Did you know, that if ONE family from every church congregation in South Carolina fostered a child, there would be enough families to care for EVERY foster child in South Carolina, with additional families available for respite?
May is Foster Care Awareness Month, and this month we are highlighting ways the community can get involved so that no child falls through the cracks.
There is a saying that "it takes a village to raise a child." Fostering a child brings unique joys and challenges to a family, and many foster families feel alone and without support. For communities of faith, this should never be. Local church congregations have the unique opportunity to surround the foster families in their church with love, prayers, and tangible support.
What does that tangible support look like? I'm so glad you asked! Tangible support can take many forms, based on an individual's strengths and gifts, and the foster family's particular needs. Here are a few ideas to get your wheels turning:
1. Gift Cards - With additional children in the family, expenses naturally grow. Gift cards for fun activities,
restaurants, grocery stores, and clothing stores can help make life (and the budget!) more feasible for the family.
2. Childcare - Free babysitting so parents can have a break.
3. Transport - Offer to help drive children to and from school and/or activities.
4. Laundry- Pick up their dirty laundry, and return with clean laundry. Additional people = additional
laundry, especially if there are young children in the family.
5. Activities - Sponsor a child for summer camp, soccer, or ballet.

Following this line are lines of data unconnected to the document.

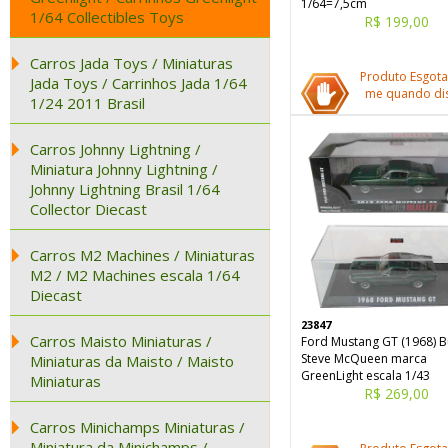
1/64=7,5cm
1/64 Collectibles Toys
R$ 199,00
Carros Jada Toys / Miniaturas
Produto Esgota
Jada Toys / Carrinhos Jada 1/64
me quando dis
1/24 2011 Brasil
Carros Johnny Lightning /
Miniatura Johnny Lightning /
Johnny Lightning Brasil 1/64
Collector Diecast
Carros M2 Machines / Miniaturas
M2 / M2 Machines escala 1/64
Diecast
23847
Carros Maisto Miniaturas /
Ford Mustang GT (1968) Bu
Steve McQueen marca
Miniaturas da Maisto / Maisto
GreenLight escala 1/43
Miniaturas
R$ 269,00
Carros Minichamps Miniaturas /
Miniatura da Minichamps /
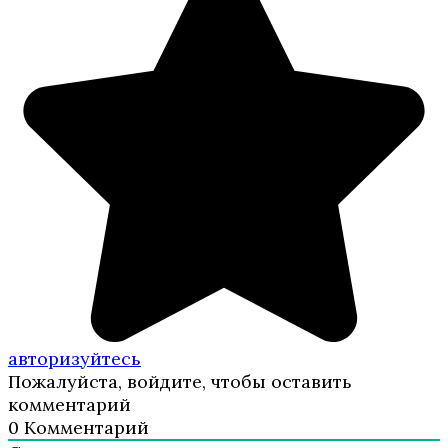
авторизуйтесь
Пожалуйста, войдите, чтобы оставить
комментарий
0
Комментарий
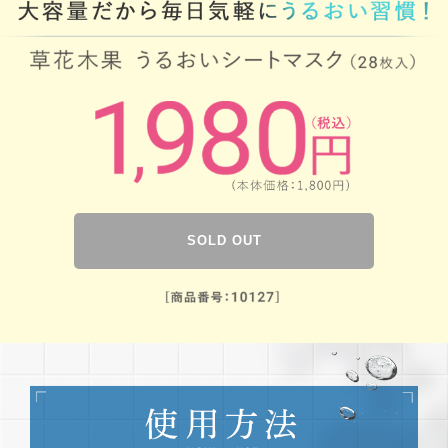
SOLD OUT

6. Meals - Pick a designated night for families in the Church to bring a meal. For example, The Jones
Family knows that every Tuesday night, someone from the congregation will be providing
dinner. Even just one meal a week is one less thing for families to worry about.

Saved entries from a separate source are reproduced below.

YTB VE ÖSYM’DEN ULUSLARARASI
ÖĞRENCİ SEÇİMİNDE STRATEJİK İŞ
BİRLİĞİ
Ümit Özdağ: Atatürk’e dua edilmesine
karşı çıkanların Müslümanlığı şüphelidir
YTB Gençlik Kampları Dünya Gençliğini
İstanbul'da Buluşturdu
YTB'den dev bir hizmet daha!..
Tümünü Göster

P.S. Bring paper plates with the meal, and try to carry the meal over in disposable containers.
7. Diapers - We all know diapers are expensive. For families who receive infants, a box of Pampers can
be a huge blessing. Just make sure to check with the family on sizing, as babies can vary
immensely in size and weight.
8. Immediate Needs - Children in foster care can come and go without much notice. Often a new
placement comes suddenly, and new needs, such as a car seat or clothes, arise.

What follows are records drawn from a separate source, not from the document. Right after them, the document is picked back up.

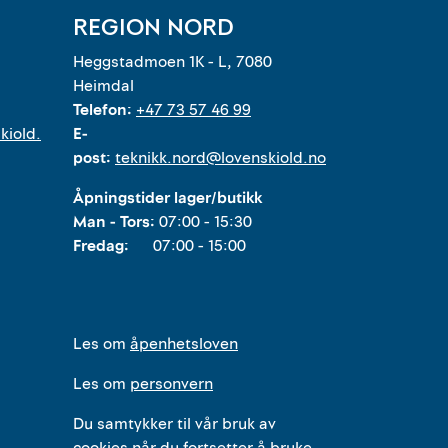
REGION NORD
Heggstadmoen 1K - L, 7080
Heimdal
Telefon:
+47 73 57 46 99
kiold.
E-
post:
teknikk.nord@lovenskiold.no
Åpningstider lager/butikk
Man - Tors:
07:00 - 15:30
Fredag:
07:00 - 15:00
Les om
åpenhetsloven
Les om
personvern
Du samtykker til vår bruk av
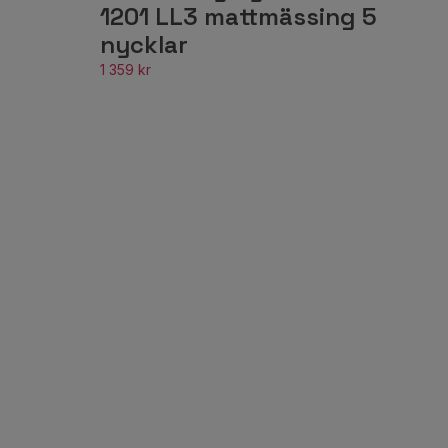
1201 LL3 mattmässing 5
nycklar
1 359 kr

Be flexible and willing to step up immediately when such needs arise.
9. Grace- Many children in foster care have experienced trauma and/or lack of parenting. So when
children act up during Sunday Service, or have a melt down in the parking lot afterwards, be
ready to shower the child (or teenager), and the foster parents with grace.
10. Empathy- This is HUGE. Recognize that foster parents have the standard challenges of
parenting, but with additional challenges of trauma, and the roller-coaster that is the
foster care system. If foster parents look weary and overwhelmed, they are, and for good reason. Don't try to reason the challenges away, or compare them to your own parenting
struggles. Just listen, validate with understanding, ask what you can do to
make their burden a little lighter, and then do it!
What are ways your Church Congregation can step up and support the foster family in your midst?